§ Work item:
Down to the last line, repeat the entries exactly.

---------- Dataset records ----------

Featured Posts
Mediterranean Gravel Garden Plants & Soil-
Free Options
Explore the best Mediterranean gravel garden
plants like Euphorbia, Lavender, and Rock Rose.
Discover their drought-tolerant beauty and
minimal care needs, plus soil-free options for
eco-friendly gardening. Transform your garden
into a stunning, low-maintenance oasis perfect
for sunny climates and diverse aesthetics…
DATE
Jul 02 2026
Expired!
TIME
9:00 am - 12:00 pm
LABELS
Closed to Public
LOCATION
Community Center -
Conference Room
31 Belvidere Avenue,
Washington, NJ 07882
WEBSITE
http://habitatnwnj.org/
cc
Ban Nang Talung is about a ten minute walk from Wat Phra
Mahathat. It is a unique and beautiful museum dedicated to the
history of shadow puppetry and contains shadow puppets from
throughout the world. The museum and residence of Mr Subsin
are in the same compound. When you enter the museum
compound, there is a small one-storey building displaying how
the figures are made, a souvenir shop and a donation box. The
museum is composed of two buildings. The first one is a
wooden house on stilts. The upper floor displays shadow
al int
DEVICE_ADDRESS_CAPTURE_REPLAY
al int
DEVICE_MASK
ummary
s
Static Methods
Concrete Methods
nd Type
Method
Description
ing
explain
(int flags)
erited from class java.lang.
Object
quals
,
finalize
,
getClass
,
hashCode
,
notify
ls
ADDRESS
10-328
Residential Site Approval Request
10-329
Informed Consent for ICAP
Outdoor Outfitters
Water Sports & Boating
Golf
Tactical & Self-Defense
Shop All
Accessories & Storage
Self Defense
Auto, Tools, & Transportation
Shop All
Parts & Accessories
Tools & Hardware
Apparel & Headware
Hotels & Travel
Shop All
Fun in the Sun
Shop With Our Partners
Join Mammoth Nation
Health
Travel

----------

§ Result below:
Featured Posts
Mediterranean Gravel Garden Plants & Soil-
Free Options
Explore the best Mediterranean gravel garden
plants like Euphorbia, Lavender, and Rock Rose.
Discover their drought-tolerant beauty and
minimal care needs, plus soil-free options for
eco-friendly gardening. Transform your garden
into a stunning, low-maintenance oasis perfect
for sunny climates and diverse aesthetics…
DATE
Jul 02 2026
Expired!
TIME
9:00 am - 12:00 pm
LABELS
Closed to Public
LOCATION
Community Center -
Conference Room
31 Belvidere Avenue,
Washington, NJ 07882
WEBSITE
http://habitatnwnj.org/
cc
Ban Nang Talung is about a ten minute walk from Wat Phra
Mahathat. It is a unique and beautiful museum dedicated to the
history of shadow puppetry and contains shadow puppets from
throughout the world. The museum and residence of Mr Subsin
are in the same compound. When you enter the museum
compound, there is a small one-storey building displaying how
the figures are made, a souvenir shop and a donation box. The
museum is composed of two buildings. The first one is a
wooden house on stilts. The upper floor displays shadow
al int
DEVICE_ADDRESS_CAPTURE_REPLAY
al int
DEVICE_MASK
ummary
s
Static Methods
Concrete Methods
nd Type
Method
Description
ing
explain
(int flags)
erited from class java.lang.
Object
quals
,
finalize
,
getClass
,
hashCode
,
notify
ls
ADDRESS
10-328
Residential Site Approval Request
10-329
Informed Consent for ICAP
Outdoor Outfitters
Water Sports & Boating
Golf
Tactical & Self-Defense
Shop All
Accessories & Storage
Self Defense
Auto, Tools, & Transportation
Shop All
Parts & Accessories
Tools & Hardware
Apparel & Headware
Hotels & Travel
Shop All
Fun in the Sun
Shop With Our Partners
Join Mammoth Nation
Health
Travel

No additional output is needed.